__WHAT YOU NEED TO DO__:
Once the images are set aside, return every entry exactly.

__DATASET EXTRACT__:
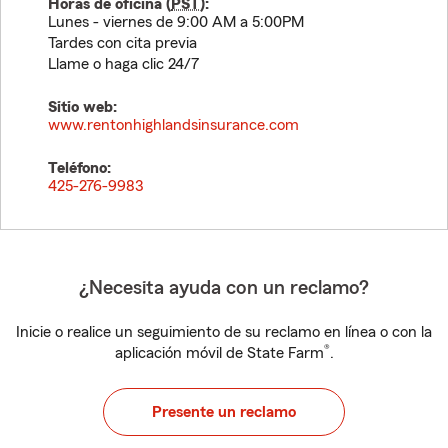
Horas de oficina (
PST
):
Lunes - viernes de 9:00 AM a 5:00PM
Tardes con cita previa
Llame o haga clic 24/7
Sitio web:
www.rentonhighlandsinsurance.com
Teléfono:
425-276-9983
¿Necesita ayuda con un reclamo?
Inicie o realice un seguimiento de su reclamo en línea o con la
®
aplicación móvil de State Farm
.
Presente un reclamo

__TASK ANSWER__:
Horas de oficina (
PST
):
Lunes - viernes de 9:00 AM a 5:00PM
Tardes con cita previa
Llame o haga clic 24/7
Sitio web:
www.rentonhighlandsinsurance.com
Teléfono:
425-276-9983
¿Necesita ayuda con un reclamo?
Inicie o realice un seguimiento de su reclamo en línea o con la
®
aplicación móvil de State Farm
.
Presente un reclamo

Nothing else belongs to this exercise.